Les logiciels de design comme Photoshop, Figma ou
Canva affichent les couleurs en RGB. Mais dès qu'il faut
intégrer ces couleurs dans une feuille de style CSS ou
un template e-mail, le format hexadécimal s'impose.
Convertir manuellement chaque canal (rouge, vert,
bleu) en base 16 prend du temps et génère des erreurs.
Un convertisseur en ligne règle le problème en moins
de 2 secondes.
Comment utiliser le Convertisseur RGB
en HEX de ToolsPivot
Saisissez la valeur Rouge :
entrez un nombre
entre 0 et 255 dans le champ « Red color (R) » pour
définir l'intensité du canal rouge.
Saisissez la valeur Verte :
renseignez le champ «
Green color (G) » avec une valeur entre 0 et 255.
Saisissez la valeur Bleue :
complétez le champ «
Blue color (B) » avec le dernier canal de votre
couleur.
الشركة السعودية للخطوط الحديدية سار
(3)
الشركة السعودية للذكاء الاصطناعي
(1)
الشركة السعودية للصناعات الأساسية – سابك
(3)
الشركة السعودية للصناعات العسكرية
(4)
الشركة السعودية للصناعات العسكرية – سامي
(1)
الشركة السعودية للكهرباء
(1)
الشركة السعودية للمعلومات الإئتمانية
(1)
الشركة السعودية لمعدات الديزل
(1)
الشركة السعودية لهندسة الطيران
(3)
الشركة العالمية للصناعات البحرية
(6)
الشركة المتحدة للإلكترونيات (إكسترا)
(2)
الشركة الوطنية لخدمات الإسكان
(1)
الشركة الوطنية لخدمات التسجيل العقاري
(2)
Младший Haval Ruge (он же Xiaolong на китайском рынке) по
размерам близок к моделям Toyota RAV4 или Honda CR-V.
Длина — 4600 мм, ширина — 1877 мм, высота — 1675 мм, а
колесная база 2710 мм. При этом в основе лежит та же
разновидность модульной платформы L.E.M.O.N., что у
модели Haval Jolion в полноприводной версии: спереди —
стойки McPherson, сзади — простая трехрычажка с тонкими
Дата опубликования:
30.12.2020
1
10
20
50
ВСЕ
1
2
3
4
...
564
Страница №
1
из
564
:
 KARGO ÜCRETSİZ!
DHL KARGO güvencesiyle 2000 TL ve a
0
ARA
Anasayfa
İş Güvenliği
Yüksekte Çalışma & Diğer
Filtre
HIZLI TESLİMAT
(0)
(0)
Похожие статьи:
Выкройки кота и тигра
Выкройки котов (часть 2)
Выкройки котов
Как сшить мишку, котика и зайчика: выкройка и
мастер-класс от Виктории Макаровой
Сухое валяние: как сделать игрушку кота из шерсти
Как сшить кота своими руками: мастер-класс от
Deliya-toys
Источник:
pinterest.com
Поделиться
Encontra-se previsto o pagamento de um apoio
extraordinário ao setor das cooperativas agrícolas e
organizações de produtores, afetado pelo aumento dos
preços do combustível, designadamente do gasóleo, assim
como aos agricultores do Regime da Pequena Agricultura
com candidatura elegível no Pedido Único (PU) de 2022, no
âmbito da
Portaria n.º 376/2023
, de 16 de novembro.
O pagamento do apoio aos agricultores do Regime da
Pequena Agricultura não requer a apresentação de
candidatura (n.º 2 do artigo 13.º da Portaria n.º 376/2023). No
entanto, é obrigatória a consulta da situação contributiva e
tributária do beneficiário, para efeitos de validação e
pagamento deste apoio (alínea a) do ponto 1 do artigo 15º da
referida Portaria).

• [What you have to do]: An exact copy of the lines from the one with "Pequena Agricultura não" to the final line of the entries is all that the answer should hold.

• [Solution below]:
Pequena Agricultura não requer a apresentação de
candidatura (n.º 2 do artigo 13.º da Portaria n.º 376/2023). No
entanto, é obrigatória a consulta da situação contributiva e
tributária do beneficiário, para efeitos de validação e
pagamento deste apoio (alínea a) do ponto 1 do artigo 15º da
referida Portaria).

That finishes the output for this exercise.